O site do Comitê Paralímpico Internacional (paralympic.org) permite a navegação por meio de teclas tab, setas e outras, sem necessidade de um mouse; oferece a compatibilidade com leitores de tela, que “leem” o conteúdo da página em voz alta; e disponibiliza transcrições para conteúdos em áudio e legendas para vídeos, facilitando entender, navegar, interagir e contribuir com a Web.
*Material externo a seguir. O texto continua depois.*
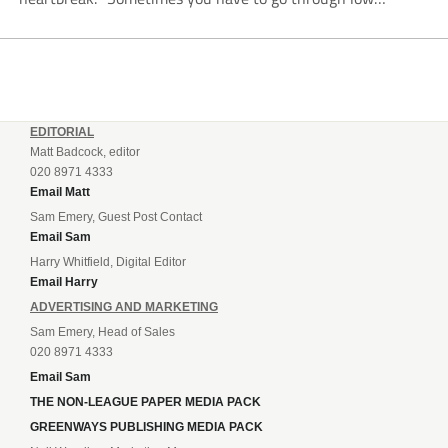
moments in sport to have those high ones,” he said
reflecting on a...
EDITORIAL
Matt Badcock, editor
020 8971 4333
Email Matt
Sam Emery, Guest Post Contact
Email Sam
Harry Whitfield, Digital Editor
Email Harry
ADVERTISING AND MARKETING
Sam Emery, Head of Sales
020 8971 4333
Email Sam
THE NON-LEAGUE PAPER MEDIA PACK
GREENWAYS PUBLISHING MEDIA PACK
Com base na descrição, é correto afirmar que esta página web é um exemplo de
- A)solução assistiva.
Errada, porque a descrição não aponta para um recurso isolado de apoio, mas para um projeto mais amplo de acessibilidade desde a concepção.
- B)desenho universal.
Certa, porque o site foi desenhado para ser utilizável por diferentes perfis de usuários, com navegação por teclado, leitores de tela e recursos multimodais, o que caracteriza desenho universal.
- C)dispositivo de apoio.
Errada, porque dispositivo de apoio costuma ser um recurso ou ferramenta específica, e não a arquitetura acessível de uma página web inteira.
- D)ferramenta de suporte.
Errada, pois “ferramenta de suporte” não é a categoria técnica adequada para definir esse tipo de solução inclusiva e planejada.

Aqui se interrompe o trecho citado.